■ **ACTIVITY**:
When the line with "mperatura: 20-350 ℃" appears below, start repeating lines exactly, and keep going through the line with "empresários, com o"; add nothing outside that span.

Dataset entries
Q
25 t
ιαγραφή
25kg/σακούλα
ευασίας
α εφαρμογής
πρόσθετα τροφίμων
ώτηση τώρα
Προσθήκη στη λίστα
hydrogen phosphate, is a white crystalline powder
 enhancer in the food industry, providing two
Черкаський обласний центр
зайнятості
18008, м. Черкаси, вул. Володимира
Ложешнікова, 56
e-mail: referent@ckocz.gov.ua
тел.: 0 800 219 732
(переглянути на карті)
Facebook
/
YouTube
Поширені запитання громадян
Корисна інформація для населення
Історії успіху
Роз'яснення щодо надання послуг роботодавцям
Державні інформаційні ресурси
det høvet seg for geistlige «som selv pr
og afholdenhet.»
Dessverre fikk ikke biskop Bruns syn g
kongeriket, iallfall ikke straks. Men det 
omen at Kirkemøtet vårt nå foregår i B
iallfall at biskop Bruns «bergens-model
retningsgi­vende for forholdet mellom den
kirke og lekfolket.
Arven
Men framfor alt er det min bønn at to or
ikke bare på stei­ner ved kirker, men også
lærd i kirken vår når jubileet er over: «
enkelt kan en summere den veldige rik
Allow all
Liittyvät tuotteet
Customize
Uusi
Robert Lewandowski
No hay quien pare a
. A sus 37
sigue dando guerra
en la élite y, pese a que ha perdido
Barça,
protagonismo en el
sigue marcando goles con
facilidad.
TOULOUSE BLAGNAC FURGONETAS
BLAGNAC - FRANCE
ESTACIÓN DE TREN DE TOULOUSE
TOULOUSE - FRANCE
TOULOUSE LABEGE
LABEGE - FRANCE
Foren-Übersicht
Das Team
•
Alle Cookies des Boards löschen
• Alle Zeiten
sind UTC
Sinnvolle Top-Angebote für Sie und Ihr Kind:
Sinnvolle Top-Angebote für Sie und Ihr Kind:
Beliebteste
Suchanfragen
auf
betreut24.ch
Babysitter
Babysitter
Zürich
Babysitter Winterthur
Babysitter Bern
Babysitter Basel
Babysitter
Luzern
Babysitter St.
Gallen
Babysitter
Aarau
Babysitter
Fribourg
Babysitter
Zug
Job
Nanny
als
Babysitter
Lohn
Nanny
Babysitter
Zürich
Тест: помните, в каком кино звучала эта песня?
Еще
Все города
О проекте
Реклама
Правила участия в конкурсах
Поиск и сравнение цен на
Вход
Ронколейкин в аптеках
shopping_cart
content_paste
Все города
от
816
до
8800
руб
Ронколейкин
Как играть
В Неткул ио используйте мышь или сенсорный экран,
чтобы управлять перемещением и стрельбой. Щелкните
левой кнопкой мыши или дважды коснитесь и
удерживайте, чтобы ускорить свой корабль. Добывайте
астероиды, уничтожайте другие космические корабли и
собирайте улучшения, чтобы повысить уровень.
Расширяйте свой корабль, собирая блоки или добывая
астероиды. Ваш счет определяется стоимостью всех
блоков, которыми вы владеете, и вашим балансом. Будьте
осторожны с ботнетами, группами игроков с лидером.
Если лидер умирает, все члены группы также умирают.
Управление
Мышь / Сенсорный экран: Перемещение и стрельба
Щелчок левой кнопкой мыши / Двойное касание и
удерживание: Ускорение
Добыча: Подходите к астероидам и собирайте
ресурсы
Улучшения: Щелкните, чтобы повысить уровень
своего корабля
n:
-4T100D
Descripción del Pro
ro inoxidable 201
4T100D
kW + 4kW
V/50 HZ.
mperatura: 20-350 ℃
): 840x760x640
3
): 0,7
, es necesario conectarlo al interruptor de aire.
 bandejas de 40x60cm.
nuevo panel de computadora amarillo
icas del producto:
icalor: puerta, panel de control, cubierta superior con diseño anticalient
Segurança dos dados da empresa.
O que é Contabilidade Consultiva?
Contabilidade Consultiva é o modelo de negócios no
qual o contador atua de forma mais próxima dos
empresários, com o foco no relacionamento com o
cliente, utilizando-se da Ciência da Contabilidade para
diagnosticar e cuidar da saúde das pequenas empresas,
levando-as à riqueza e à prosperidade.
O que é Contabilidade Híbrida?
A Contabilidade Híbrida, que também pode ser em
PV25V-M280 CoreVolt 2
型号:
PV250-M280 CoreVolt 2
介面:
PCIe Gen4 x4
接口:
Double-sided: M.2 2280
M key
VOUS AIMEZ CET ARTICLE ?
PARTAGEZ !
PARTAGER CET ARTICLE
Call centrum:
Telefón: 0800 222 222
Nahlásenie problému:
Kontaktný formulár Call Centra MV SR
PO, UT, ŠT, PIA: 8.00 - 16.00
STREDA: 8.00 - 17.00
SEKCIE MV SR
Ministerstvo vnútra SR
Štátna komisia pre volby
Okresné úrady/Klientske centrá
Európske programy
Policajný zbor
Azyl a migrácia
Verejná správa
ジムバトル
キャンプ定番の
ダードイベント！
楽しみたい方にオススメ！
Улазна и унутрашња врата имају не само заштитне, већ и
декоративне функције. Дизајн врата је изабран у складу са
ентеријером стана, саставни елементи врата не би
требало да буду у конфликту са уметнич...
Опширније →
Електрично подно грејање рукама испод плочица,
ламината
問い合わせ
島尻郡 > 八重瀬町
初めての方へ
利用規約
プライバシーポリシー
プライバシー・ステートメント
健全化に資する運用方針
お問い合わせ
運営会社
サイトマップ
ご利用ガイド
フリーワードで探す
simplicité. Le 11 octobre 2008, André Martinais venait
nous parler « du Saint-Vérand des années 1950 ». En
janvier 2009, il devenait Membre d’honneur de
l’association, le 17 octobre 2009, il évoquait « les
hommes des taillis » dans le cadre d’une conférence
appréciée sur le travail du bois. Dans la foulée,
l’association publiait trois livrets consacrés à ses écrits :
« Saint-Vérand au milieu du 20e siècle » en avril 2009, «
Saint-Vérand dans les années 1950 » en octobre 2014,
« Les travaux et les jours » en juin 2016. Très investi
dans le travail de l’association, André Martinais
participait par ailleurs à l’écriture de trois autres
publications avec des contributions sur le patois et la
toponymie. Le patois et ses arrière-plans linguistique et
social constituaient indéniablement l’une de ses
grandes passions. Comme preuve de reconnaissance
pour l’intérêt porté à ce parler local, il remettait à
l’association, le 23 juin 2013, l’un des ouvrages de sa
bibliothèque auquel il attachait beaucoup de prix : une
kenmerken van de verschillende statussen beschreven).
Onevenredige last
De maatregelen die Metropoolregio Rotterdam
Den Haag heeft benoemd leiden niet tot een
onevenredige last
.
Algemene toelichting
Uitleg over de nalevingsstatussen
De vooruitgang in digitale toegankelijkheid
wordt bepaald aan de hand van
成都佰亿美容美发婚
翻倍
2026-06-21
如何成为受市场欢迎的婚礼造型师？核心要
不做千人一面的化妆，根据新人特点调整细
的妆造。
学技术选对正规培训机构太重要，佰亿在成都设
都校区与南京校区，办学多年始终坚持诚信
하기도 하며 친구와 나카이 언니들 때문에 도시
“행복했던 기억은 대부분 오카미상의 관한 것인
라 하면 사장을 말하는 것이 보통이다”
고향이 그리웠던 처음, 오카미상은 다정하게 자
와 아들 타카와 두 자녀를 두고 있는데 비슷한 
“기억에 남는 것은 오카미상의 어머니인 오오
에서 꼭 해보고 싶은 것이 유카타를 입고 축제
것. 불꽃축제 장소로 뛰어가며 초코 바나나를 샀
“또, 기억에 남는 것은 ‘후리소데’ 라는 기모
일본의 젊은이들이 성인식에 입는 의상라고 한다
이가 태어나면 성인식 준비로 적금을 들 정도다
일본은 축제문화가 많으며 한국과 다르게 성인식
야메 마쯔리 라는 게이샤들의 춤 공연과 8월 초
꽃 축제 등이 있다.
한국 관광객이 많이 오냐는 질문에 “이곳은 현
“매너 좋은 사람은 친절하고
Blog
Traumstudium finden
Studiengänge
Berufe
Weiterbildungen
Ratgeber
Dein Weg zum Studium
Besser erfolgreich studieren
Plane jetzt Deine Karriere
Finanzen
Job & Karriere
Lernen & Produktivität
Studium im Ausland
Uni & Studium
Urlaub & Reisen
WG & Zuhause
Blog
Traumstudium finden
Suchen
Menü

■ **RESPONSE**:
mperatura: 20-350 ℃
): 840x760x640
3
): 0,7
, es necesario conectarlo al interruptor de aire.
 bandejas de 40x60cm.
nuevo panel de computadora amarillo
icas del producto:
icalor: puerta, panel de control, cubierta superior con diseño anticalient
Segurança dos dados da empresa.
O que é Contabilidade Consultiva?
Contabilidade Consultiva é o modelo de negócios no
qual o contador atua de forma mais próxima dos
empresários, com o foco no relacionamento com o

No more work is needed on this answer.